The sacking of designer George Oates and two of her colleagues might seem too minor to note in a week where 1,500 of their colleagues also got pink-slipped. But Flickr has been spared in past rounds of layoffs. And the seemingly political dismissal of Oates, a well-regarded designer and popular figure in the office, has created a stir of more consequence.
Flickr had become the last great hope of Yahoo, the place where talents frustrated with the Web giant's bureaucracy fled. But it was never meant to be a redoubt of cool — rather, it was meant to be the home base of a conquering army which would transform all of Yahoo, infusing its websites with the buzz of user participation.
Didn't happen.

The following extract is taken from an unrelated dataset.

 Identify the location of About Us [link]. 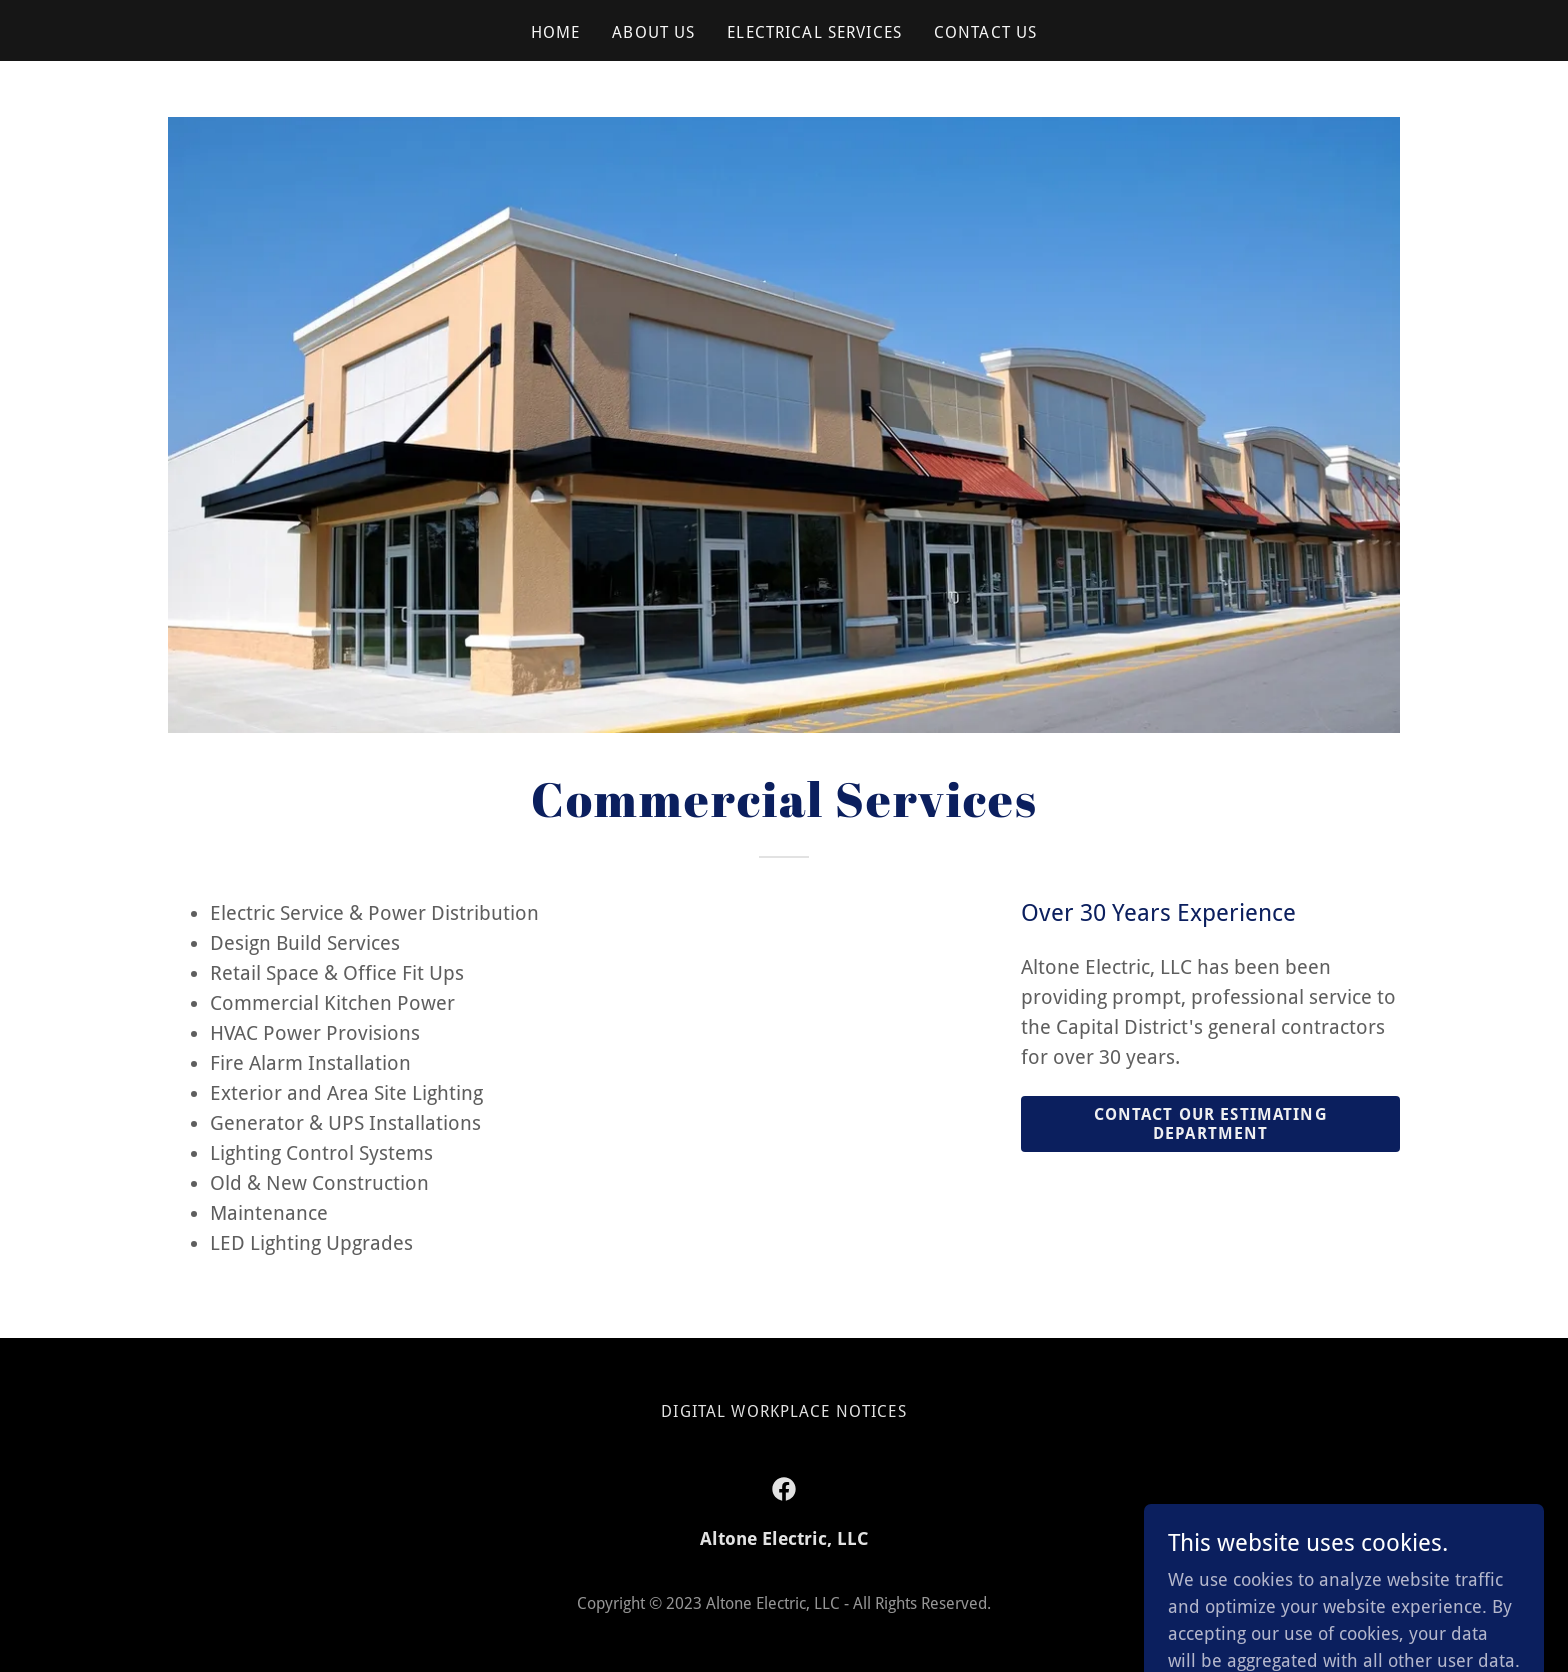 (653, 32).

For a while, Flickr rode high; last year, Yahoo shut down its bigger Yahoo Photos site in Flickr's favor. But then Flickr founders Caterina Fake and Stewart Butterfield left. They put Flickr in the hands of a Yahoo executive, Kakul Srivastava, who made the decision to lay off Oates, I'm told.
I haven't uncovered the specific reason Srivastava and Oates had a tiff, but it seems impossible to argue that the firing had anything to do with performance. Oates had championed a project to post photos from the Library of Congress's collections; Library officials just yesterday declared it a resounding success.
This is how a team falls apart: Remove a key player, and the social bonds that keep their friends on the job weaken. Before you know it, you've got a group of employees collecting paychecks, not a team working for a goal. Bugs go unfixed; servers crash; the design becomes ugly; and users flee. This could well happen to Flickr. Back up your photos now!
If that happens, what it tells us is that the culture of Flickr was always illusory — one built on personal ties rather than more lasting devotion to a cause. If so, the notion of exporting it to Yahoo was a delusion. That's the problem with turning a community into a commodity: Take away the people, and you have nothing left.